_Problem requirements_
Among the entries below, find each line with "varios" and show it.

_Material shown_

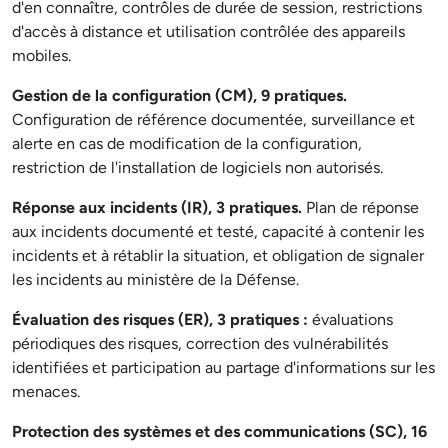
d'en connaître, contrôles de durée de session, restrictions
d'accès à distance et utilisation contrôlée des appareils
mobiles.
Gestion de la configuration (CM), 9 pratiques.
Configuration de référence documentée, surveillance et
alerte en cas de modification de la configuration,
restriction de l'installation de logiciels non autorisés.
Réponse aux incidents (IR), 3 pratiques.
Plan de réponse
aux incidents documenté et testé, capacité à contenir les
incidents et à rétablir la situation, et obligation de signaler
les incidents au ministère de la Défense.
Évaluation des risques (ER), 3 pratiques :
évaluations
périodiques des risques, correction des vulnérabilités
identifiées et participation au partage d'informations sur les
menaces.
Protection des systèmes et des communications (SC), 16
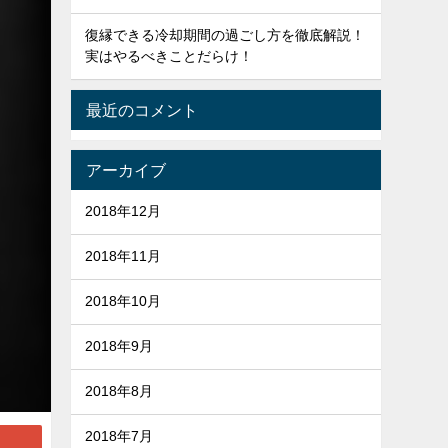
復縁できる冷却期間の過ごし方を徹底解説！
実はやるべきことだらけ！
最近のコメント
アーカイブ
2018年12月
2018年11月
2018年10月
2018年9月
2018年8月
2018年7月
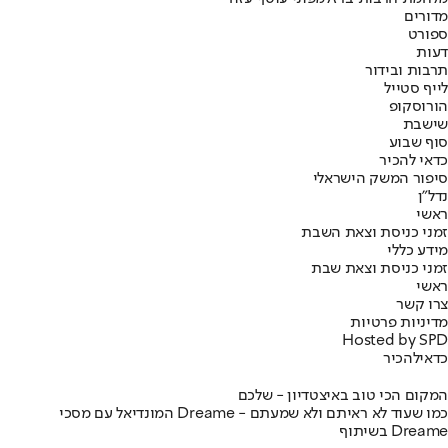
מדורים
ספורט
דעות
תרבות ובידור
לייף סטייל
הורוסקופ
שישבת
סוף שבוע
כדאי להכיר
סיפור המשק הישראלי
נדל"ן
ראשי
זמני כניסת וצאת השבת
מידע כללי
זמני כניסת וצאת שבת
ראשי
צרו קשר
מדיניות פרטיות
Hosted by SPD
כדאי
להכיר
המקום הכי טוב באיצטדיון - שלכם
המונדיאל עם מסכי Dreame - כמו שעוד לא ראיתם ולא שמעתם
בשיתוף Dreame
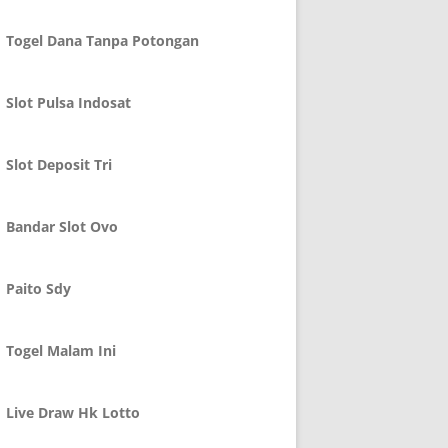
Togel Dana Tanpa Potongan
Slot Pulsa Indosat
Slot Deposit Tri
Bandar Slot Ovo
Paito Sdy
Togel Malam Ini
Live Draw Hk Lotto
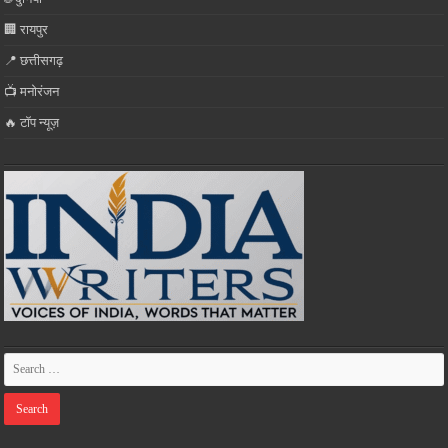
🏢 रायपुर
📍 छत्तीसगढ़
📺 मनोरंजन
🔥 टॉप न्यूज़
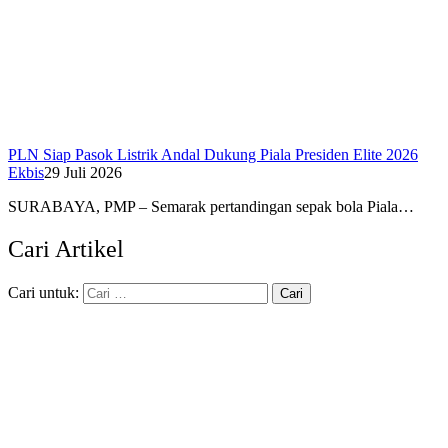
PLN Siap Pasok Listrik Andal Dukung Piala Presiden Elite 2026
Ekbis
29 Juli 2026
SURABAYA, PMP – Semarak pertandingan sepak bola Piala…
Cari Artikel
Cari untuk:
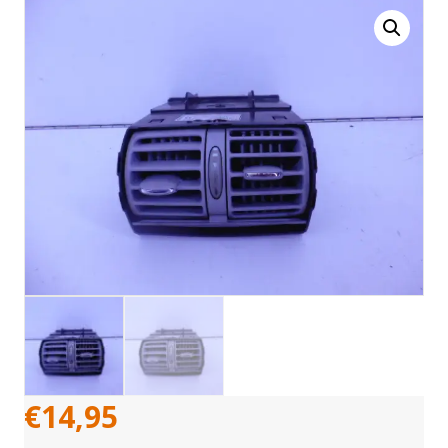
€
14,95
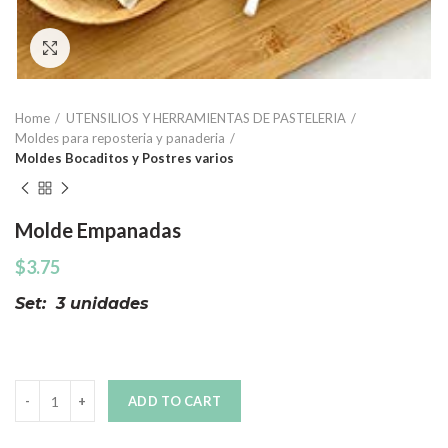
Click to enlarge
Home
UTENSILIOS Y HERRAMIENTAS DE PASTELERIA
Moldes para reposteria y panaderia
Moldes Bocaditos y Postres varios
Molde Empanadas
$
3.75
Set: 3 unidades
Quantity
ADD TO CART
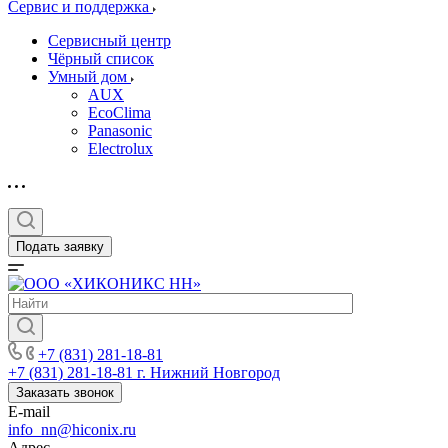
Сервис и поддержка
Сервисный центр
Чёрный список
Умный дом
AUX
EcoClima
Panasonic
Electrolux
Подать заявку
+7 (831) 281-18-81
+7 (831) 281-18-81
г. Нижний Новгород
Заказать звонок
E-mail
info_nn@hiconix.ru
Адрес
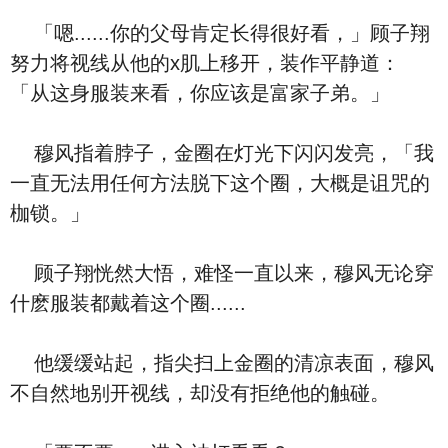
「嗯......你的父母肯定长得很好看，」顾子翔
努力将视线从他的x肌上移开，装作平静道：
「从这身服装来看，你应该是富家子弟。」
穆风指着脖子，金圈在灯光下闪闪发亮，「我
一直无法用任何方法脱下这个圈，大概是诅咒的
枷锁。」
顾子翔恍然大悟，难怪一直以来，穆风无论穿
什麽服装都戴着这个圈......
他缓缓站起，指尖扫上金圈的清凉表面，穆风
不自然地别开视线，却没有拒绝他的触碰。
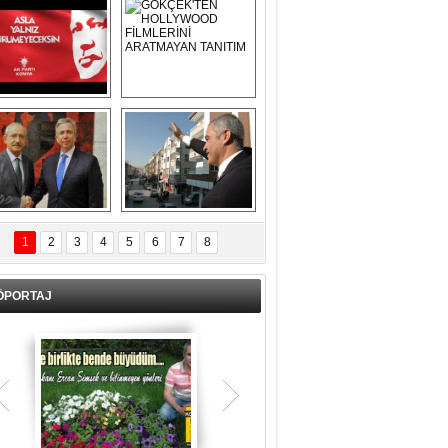
Asla Yalnız 
GÖKÇEK'TEN 
Yürümeyeceksin 
HOLLYWOOD 
Uzun Adam
FİLMLERİNİ 
ARATMAYAN 
TANITIM
L İÇERİ ZÜBÜK!
ERCAN ŞİMŞEK 
GÖLBAŞI'NDA 
1
2
3
4
5
6
7
8
KASIRGA ETKİSİ 
YARATTI !
ÖPORTAJ
Teşrik tekbiri nedir? Ne anlama gelir?
Kurban Bayramının arefe günü sabah
namazından itibaren bayramın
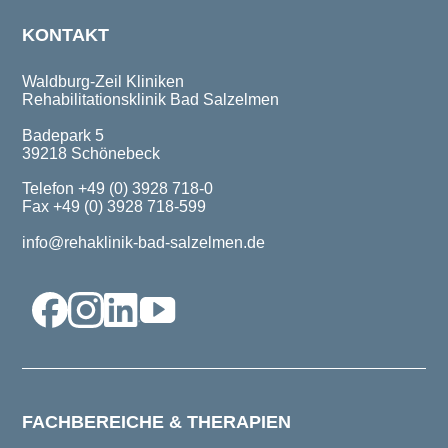
KONTAKT
Waldburg-Zeil Kliniken
Rehabilitationsklinik Bad Salzelmen
Badepark 5
39218 Schönebeck
Telefon +49 (0) 3928 718-0
Fax +49 (0) 3928 718-599
info@rehaklinik-bad-salzelmen.de
FACHBEREICHE & THERAPIEN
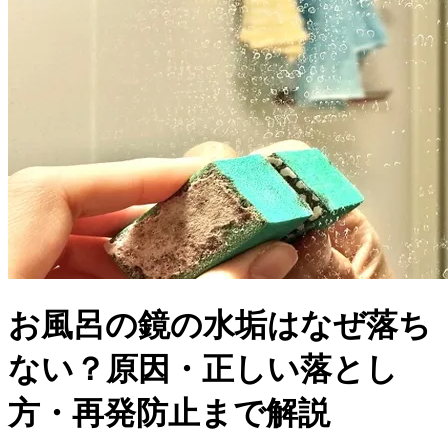
お風呂の鏡の水垢はなぜ落ち
ない？原因・正しい落とし
方・再発防止まで解説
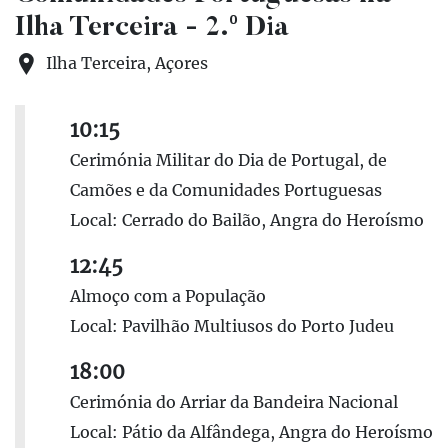
Ilha Terceira - 2.º Dia
Ilha Terceira, Açores
10:15
Cerimónia Militar do Dia de Portugal, de
Camões e da Comunidades Portuguesas
Local: Cerrado do Bailão, Angra do Heroísmo
12:45
Almoço com a População
Local: Pavilhão Multiusos do Porto Judeu
18:00
Cerimónia do Arriar da Bandeira Nacional
Local: Pátio da Alfândega, Angra do Heroísmo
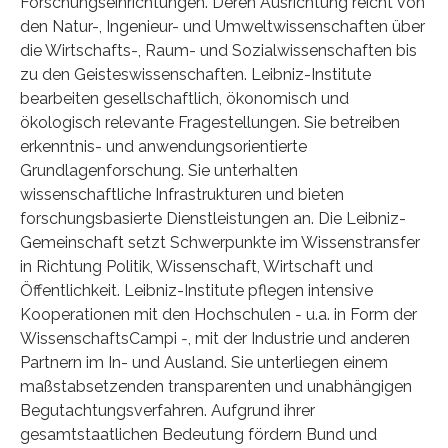
Forschungseinrichtungen. Deren Ausrichtung reicht von
den Natur-, Ingenieur- und Umweltwissenschaften über
die Wirtschafts-, Raum- und Sozialwissenschaften bis
zu den Geisteswissenschaften. Leibniz-Institute
bearbeiten gesellschaftlich, ökonomisch und
ökologisch relevante Fragestellungen. Sie betreiben
erkenntnis- und anwendungsorientierte
Grundlagenforschung. Sie unterhalten
wissenschaftliche Infrastrukturen und bieten
forschungsbasierte Dienstleistungen an. Die Leibniz-
Gemeinschaft setzt Schwerpunkte im Wissenstransfer
in Richtung Politik, Wissenschaft, Wirtschaft und
Öffentlichkeit. Leibniz-Institute pflegen intensive
Kooperationen mit den Hochschulen ‑ u.a. in Form der
WissenschaftsCampi ‑, mit der Industrie und anderen
Partnern im In- und Ausland. Sie unterliegen einem
maßstabsetzenden transparenten und unabhängigen
Begutachtungsverfahren. Aufgrund ihrer
gesamtstaatlichen Bedeutung fördern Bund und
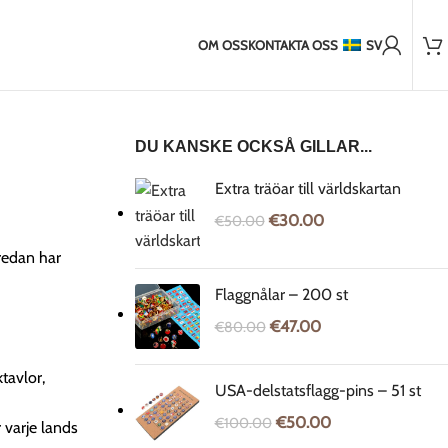
2.000+ nöjda kunder
länder utanför EU
2-5 dagars frakt till Baltikum
7-14 dagars frakt 
OM OSS
KONTAKTA OSS
SV
DU KANSKE OCKSÅ GILLAR...
Extra träöar till världskartan
€
30.00
€
50.00
 redan har
Flaggnålar – 200 st
€
47.00
€
80.00
tavlor,
USA-delstatsflagg-pins – 51 st
€
50.00
€
100.00
 varje lands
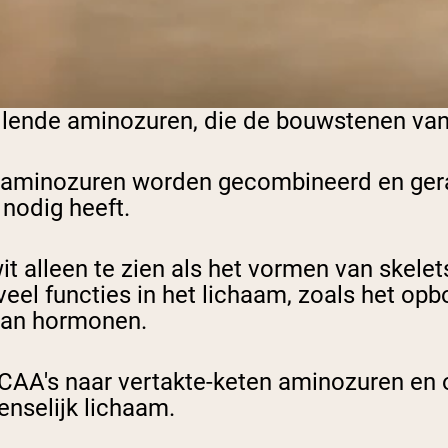
llende aminozuren, die de bouwstenen van 
20 aminozuren worden gecombineerd en gera
 nodig heeft.
 alleen te zien als het vormen van skelets
veel functies in het lichaam, zoals het op
van hormonen.
CAA's naar vertakte-keten aminozuren en 
nselijk lichaam.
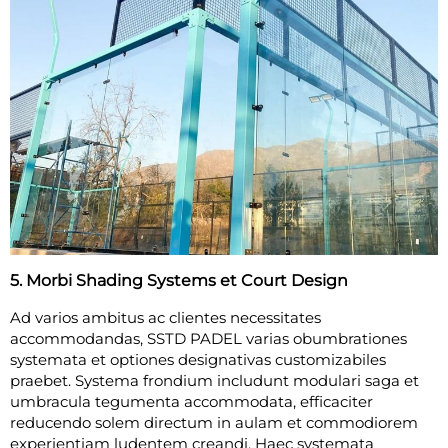
5. Morbi Shading Systems et Court Design
Ad varios ambitus ac clientes necessitates
accommodandas, SSTD PADEL varias obumbrationes
systemata et optiones designativas customizabiles
praebet. Systema frondium includunt modulari saga et
umbracula tegumenta accommodata, efficaciter
reducendo solem directum in aulam et commodiorem
experientiam ludentem creandi. Haec systemata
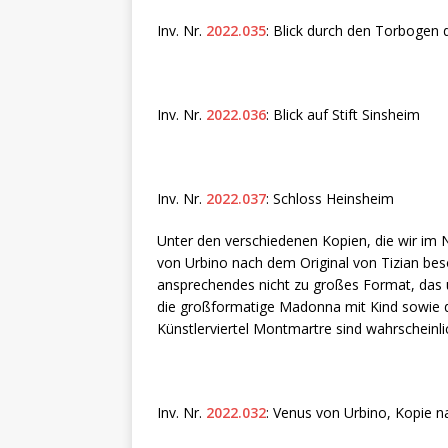
Inv. Nr.
2022.035
: Blick durch den Torbogen d
Inv. Nr.
2022.036
: Blick auf Stift Sinsheim
Inv. Nr.
2022.037
: Schloss Heinsheim
Unter den verschiedenen Kopien, die wir im 
von Urbino nach dem Original von Tizian bes
ansprechendes nicht zu großes Format, das 
die großformatige Madonna mit Kind sowie d
Künstlerviertel Montmartre sind wahrscheinli
Inv. Nr.
2022.032
: Venus von Urbino, Kopie n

_Worked solution_
Moldes Bocaditos y Postres varios
Ad varios ambitus ac clientes necessitates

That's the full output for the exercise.